Abstract

Contemporary reconstruction methods employed for clinical helical cone-beam computed tomography (CT) are analytical (noniterative) but mathematically nonexact, i.e., the reconstructed image contains so called cone-beam artifacts, especially for higher cone angles. Besides cone artifacts, these methods also suffer from windmill artifacts: alternating dark and bright regions creating spiral-like patterns occurring in the vicinity of high z-direction derivatives. In this article, the authors examine the possibility to suppress cone and windmill artifacts by means of iterative application of nonexact three-dimensional filtered backprojection, where the analytical part of the reconstruction brings about accelerated convergence. Specifically, they base their investigations on the weighted filtered backprojection method [Stierstorfer et al., Phys. Med. Biol. 49, 2209-2218 (2004)]. Enhancement of high frequencies and amplification of noise is a common but unwanted side effect in many acceleration attempts. They have employed linear regularization to avoid these effects and to improve the convergence properties of the iterative scheme. Artifacts and noise, as well as spatial resolution in terms of modulation transfer functions and slice sensitivity profiles have been measured.
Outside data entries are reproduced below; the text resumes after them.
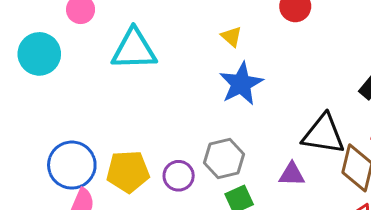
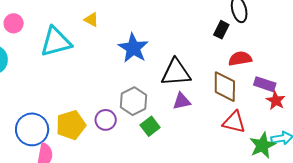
yellow triangle: (231, 37) -> (91, 20), moved
black triangle: (323, 134) -> (176, 73), moved

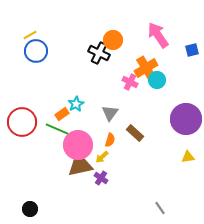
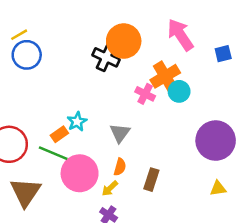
orange circle: (113, 40) -> (124, 41), size x1.4
brown rectangle: (135, 133) -> (151, 180), moved, turned 66
brown triangle: (80, 165) -> (25, 192), moved, turned -44

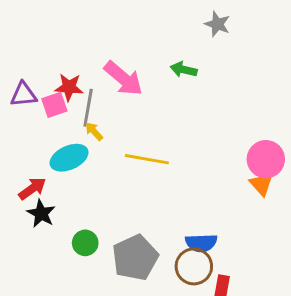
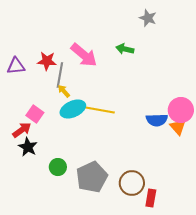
pink square: (54, 105) -> (35, 114), moved, turned -36
cyan ellipse: (69, 158) -> (73, 109), moved
blue semicircle: (201, 243) -> (157, 120), moved

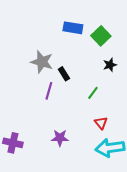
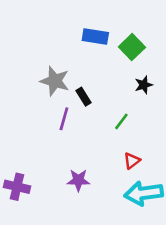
red triangle: (101, 123) -> (132, 161), turned 32

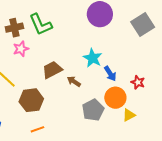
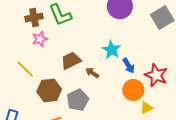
red star: (138, 82) -> (156, 75), size x1.6
gray pentagon: (93, 110) -> (78, 100), moved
The results show that for cone angles up to +/-2.78 degrees, cone artifacts are suppressed and windmill artifacts are alleviated within three iterations. Furthermore, regularization parameters controlling spatial resolution can be tuned so that image quality in terms of spatial resolution and noise is preserved. Simulations with higher number of iterations and long objects (exceeding the measured region) verify that the size of the reconstructible region is not reduced, and that the regularization greatly improves the convergence properties of the iterative scheme. Taking these results into account, and the possibilities to extend the proposed method with more accurate modeling of the acquisition process, the authors believe that iterative improvement with non-exact methods is a promising technique for medical CT applications.